Problem statement — From the line containing "Регистрация компании в США" down to the line containing "you're looking to update", copy out the entries below exactly, both lines included, and nothing else; pictures do not belong in the copy.

Input material —
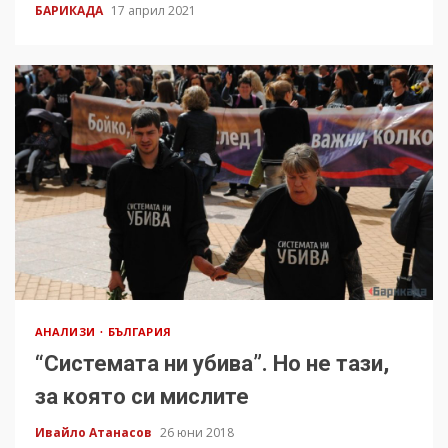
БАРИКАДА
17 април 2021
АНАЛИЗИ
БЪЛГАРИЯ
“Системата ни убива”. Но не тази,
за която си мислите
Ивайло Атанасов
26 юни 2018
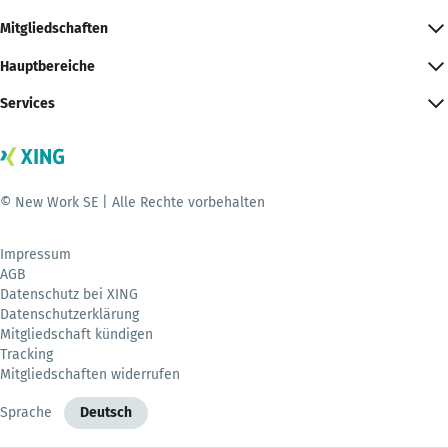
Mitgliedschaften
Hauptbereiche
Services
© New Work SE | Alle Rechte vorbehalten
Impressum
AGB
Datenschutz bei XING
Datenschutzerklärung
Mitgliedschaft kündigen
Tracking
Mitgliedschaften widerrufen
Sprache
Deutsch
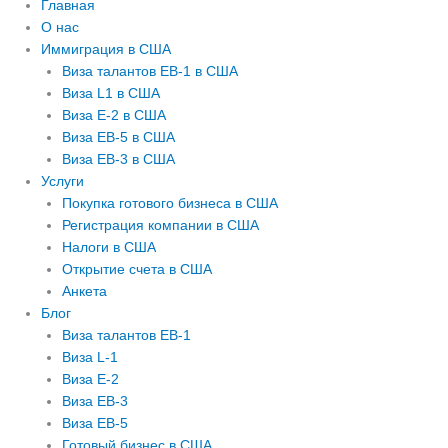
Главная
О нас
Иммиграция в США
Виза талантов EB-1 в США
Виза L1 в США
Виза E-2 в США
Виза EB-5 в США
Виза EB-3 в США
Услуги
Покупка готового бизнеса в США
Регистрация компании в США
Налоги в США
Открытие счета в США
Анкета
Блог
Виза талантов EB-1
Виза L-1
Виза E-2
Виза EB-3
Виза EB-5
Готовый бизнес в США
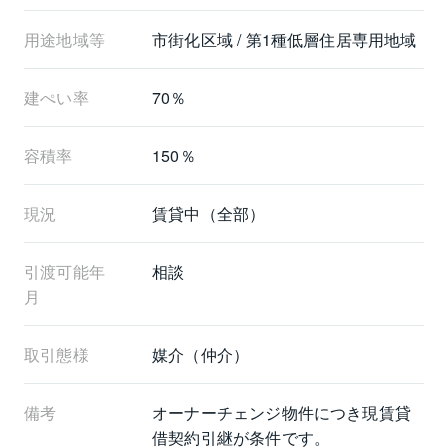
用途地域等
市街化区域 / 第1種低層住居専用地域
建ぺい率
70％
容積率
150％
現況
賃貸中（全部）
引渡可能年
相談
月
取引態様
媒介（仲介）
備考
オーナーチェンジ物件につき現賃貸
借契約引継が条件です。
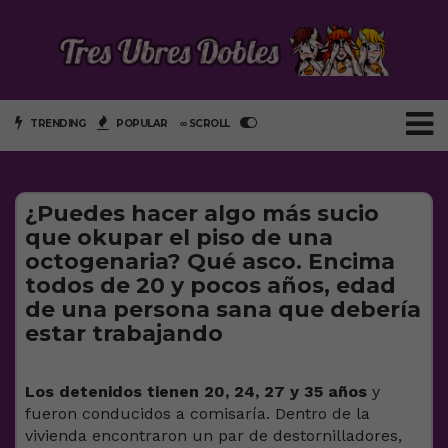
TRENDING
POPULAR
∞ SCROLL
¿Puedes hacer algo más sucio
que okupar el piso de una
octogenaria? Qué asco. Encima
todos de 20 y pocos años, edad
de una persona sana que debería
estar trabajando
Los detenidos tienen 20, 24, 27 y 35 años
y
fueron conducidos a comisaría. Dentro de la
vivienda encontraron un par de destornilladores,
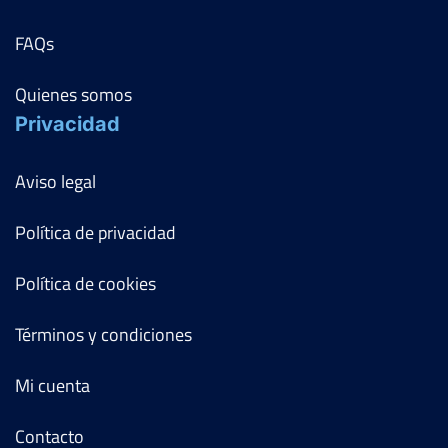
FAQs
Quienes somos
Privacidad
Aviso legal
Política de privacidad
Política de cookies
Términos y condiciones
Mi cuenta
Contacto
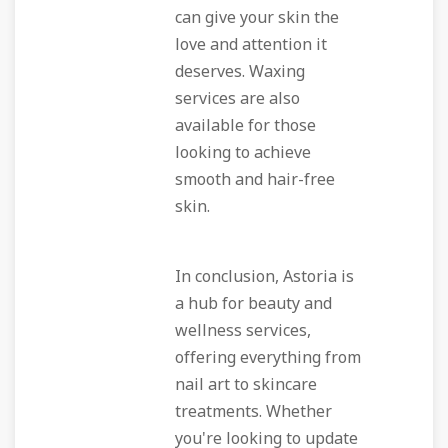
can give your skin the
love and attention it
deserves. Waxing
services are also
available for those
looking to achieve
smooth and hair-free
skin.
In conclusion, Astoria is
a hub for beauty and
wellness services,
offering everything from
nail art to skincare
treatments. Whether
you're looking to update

...

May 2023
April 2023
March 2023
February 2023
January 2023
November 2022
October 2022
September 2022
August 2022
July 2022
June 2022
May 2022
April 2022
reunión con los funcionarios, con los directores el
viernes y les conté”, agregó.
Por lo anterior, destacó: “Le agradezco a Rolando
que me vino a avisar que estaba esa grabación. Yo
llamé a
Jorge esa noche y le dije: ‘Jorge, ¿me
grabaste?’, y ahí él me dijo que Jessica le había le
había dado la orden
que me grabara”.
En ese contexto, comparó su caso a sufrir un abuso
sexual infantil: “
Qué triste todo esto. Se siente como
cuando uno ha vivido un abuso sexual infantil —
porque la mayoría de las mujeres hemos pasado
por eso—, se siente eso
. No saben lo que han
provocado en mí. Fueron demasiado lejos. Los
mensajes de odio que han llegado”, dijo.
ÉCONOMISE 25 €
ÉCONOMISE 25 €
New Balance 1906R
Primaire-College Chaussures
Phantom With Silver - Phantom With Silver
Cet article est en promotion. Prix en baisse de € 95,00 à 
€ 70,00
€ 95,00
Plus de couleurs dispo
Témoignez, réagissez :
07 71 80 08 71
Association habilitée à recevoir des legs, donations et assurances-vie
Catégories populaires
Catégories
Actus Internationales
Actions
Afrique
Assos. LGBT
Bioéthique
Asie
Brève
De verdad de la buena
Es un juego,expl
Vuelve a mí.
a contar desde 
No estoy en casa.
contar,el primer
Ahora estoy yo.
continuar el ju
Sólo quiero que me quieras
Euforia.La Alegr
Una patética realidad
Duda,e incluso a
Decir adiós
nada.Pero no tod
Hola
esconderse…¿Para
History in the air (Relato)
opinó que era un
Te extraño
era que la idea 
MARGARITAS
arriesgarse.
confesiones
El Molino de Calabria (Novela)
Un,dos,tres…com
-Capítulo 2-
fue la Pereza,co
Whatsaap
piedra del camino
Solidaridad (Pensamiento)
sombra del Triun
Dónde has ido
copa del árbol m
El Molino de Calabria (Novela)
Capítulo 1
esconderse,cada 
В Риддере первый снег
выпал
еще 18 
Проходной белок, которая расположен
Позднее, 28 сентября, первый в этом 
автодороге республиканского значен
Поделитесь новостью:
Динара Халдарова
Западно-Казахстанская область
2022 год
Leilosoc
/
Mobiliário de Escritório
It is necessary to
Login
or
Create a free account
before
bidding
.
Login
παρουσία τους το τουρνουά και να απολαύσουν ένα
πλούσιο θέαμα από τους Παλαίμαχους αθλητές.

--

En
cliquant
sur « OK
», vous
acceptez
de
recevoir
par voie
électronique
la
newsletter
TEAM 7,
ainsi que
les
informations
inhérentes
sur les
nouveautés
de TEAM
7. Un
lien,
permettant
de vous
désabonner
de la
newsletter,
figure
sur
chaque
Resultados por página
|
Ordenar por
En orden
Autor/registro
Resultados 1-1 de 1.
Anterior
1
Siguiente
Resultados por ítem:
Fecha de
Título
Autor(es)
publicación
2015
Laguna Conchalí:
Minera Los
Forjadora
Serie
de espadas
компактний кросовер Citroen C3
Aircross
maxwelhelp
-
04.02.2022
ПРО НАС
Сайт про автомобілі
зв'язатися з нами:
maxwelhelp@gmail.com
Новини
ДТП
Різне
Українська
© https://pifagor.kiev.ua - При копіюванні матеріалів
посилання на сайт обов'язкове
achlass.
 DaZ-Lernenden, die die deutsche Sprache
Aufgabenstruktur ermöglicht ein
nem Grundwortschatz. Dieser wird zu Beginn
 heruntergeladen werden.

Finished exercise —
Регистрация компании в США
Налоги в США
Открытие счета в США
Анкета
Блог
Виза талантов EB-1
Виза L-1
Виза E-2
Виза EB-3
Виза EB-5
Готовый бизнес в США
用途地域等
市街化区域 / 第1種低層住居専用地域
建ぺい率
70％
容積率
150％
現況
賃貸中（全部）
引渡可能年
相談
月
取引態様
媒介（仲介）
備考
オーナーチェンジ物件につき現賃貸
借契約引継が条件です。
TRENDING
POPULAR
∞ SCROLL
¿Puedes hacer algo más sucio
que okupar el piso de una
octogenaria? Qué asco. Encima
todos de 20 y pocos años, edad
de una persona sana que debería
estar trabajando
Los detenidos tienen 20, 24, 27 y 35 años
y
fueron conducidos a comisaría. Dentro de la
vivienda encontraron un par de destornilladores,
FAQs
Quienes somos
Privacidad
Aviso legal
Política de privacidad
Política de cookies
Términos y condiciones
Mi cuenta
Contacto
can give your skin the
love and attention it
deserves. Waxing
services are also
available for those
looking to achieve
smooth and hair-free
skin.
In conclusion, Astoria is
a hub for beauty and
wellness services,
offering everything from
nail art to skincare
treatments. Whether
you're looking to update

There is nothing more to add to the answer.